Meadows play an important part in the gardens at Great Dixter. They are the first part of the garden that greets you as you enter through the gate and walk towards the house. These areas were created by his mother who loved these naturalistic scenes and would spend her time growing wildflowers from seed. To the back of the house are more meadows which are breath-taking in their simple beauty. Meadows better than any I’ve seen in any nature reserve. I don’t think I’ve seen so many orchids in one place. It’s a strange thing to go all this way to a garden and be blown away by the meadows, but we were.
The barn garden and its planting surrounds the sunken garden with its pond and terraces and was beautiful, a sheltered hideaway. This is just one of many areas at Great Dixter where you realise how important the backdrop of the stunning buildings is to the feel of the gardens. The oast houses with their cowls that are such a quintessential part of the Sussex and Kent countryside, the beautiful tiled barns with their oak trusses and the house, itself, all gave the gardens a real sense of place and set about a debate between Wellyman and I as to how important the setting and buildings are to a truly great garden. Would it be possible to create an outstanding garden if the backdrop was a block of flats, or your average housing estate? I’m not so sure.

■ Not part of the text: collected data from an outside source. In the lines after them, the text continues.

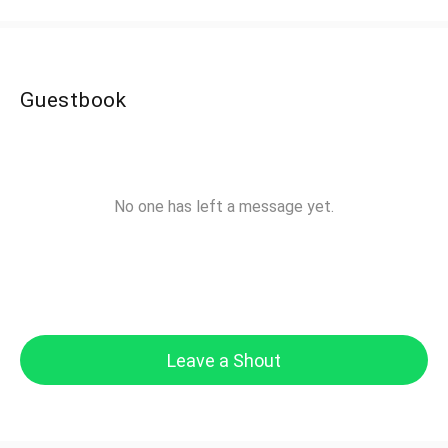
Guestbook
No one has left a message yet.
Leave a Shout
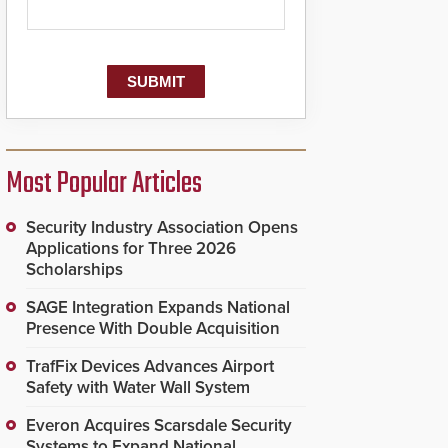
Most Popular Articles
Security Industry Association Opens
Applications for Three 2026
Scholarships
SAGE Integration Expands National
Presence With Double Acquisition
TrafFix Devices Advances Airport
Safety with Water Wall System
Everon Acquires Scarsdale Security
Systems to Expand National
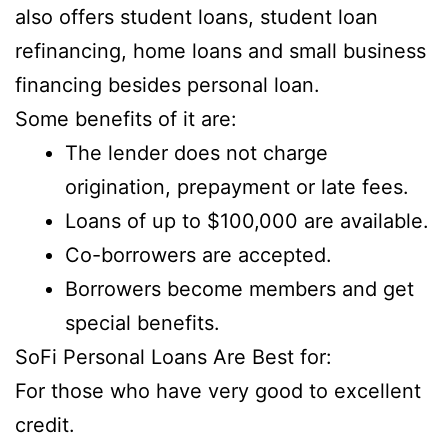
also offers student loans, student loan
refinancing, home loans and small business
financing besides personal loan.
Some benefits of it are:
The lender does not charge
origination, prepayment or late fees.
Loans of up to $100,000 are available.
Co-borrowers are accepted.
Borrowers become members and get
special benefits.
SoFi Personal Loans Are Best for:
For those who have very good to excellent
credit.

There is a well-stocked nursery for those who have been inspired by the planting combinations in the garden. The one downside were the refreshment facilities, which for a garden of such renown were disappointing – a tea/coffee machine and a fridge stocking insipid sandwiches. When Lloyd himself wrote a book entitled the Gardener Cook it was rather a let down and a real sense that the trust that now manages the gardens was missing a great opportunity. Improvements to the visitor facilities are ongoing, so hopefully this element will be addressed, which could bring in much needed revenue.

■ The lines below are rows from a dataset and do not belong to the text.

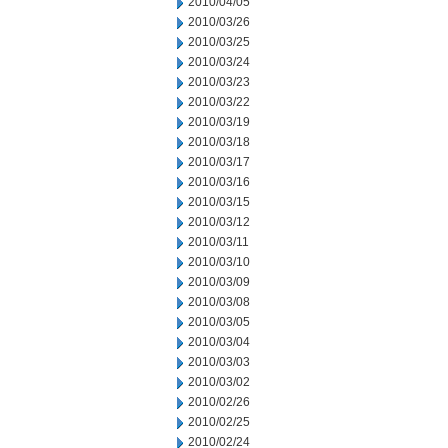
2010/04/05
2010/03/26
2010/03/25
2010/03/24
2010/03/23
2010/03/22
2010/03/19
2010/03/18
2010/03/17
2010/03/16
2010/03/15
2010/03/12
2010/03/11
2010/03/10
2010/03/09
2010/03/08
2010/03/05
2010/03/04
2010/03/03
2010/03/02
2010/02/26
2010/02/25
2010/02/24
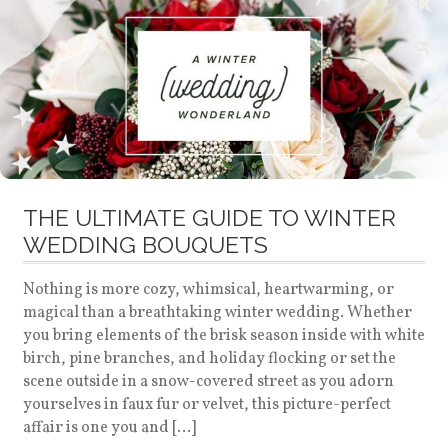
THE ULTIMATE GUIDE TO WINTER
WEDDING BOUQUETS
Nothing is more cozy, whimsical, heartwarming, or
magical than a breathtaking winter wedding. Whether
you bring elements of the brisk season inside with white
birch, pine branches, and holiday flocking or set the
scene outside in a snow-covered street as you adorn
yourselves in faux fur or velvet, this picture-perfect
affair is one you and […]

This was a minor gripe, though, for such a beautiful place. The most striking feature that I’m left with from my visit to Great Dixter was the sense of the personality of the man who gardened here for most of his life. The quirky, the stubborn, the conventional and the revolutionary were all evident. This element that makes this garden so special, however poses problems for those who are gardening there now and in the future. Is it possible to maintain the sense of a garden’s creator once they have died and for how long? I’m pleased that, although Christopher Lloyd is no longer here, I was still able to experience something of the individual through his lifelong passion, the gardens of Great Dixter.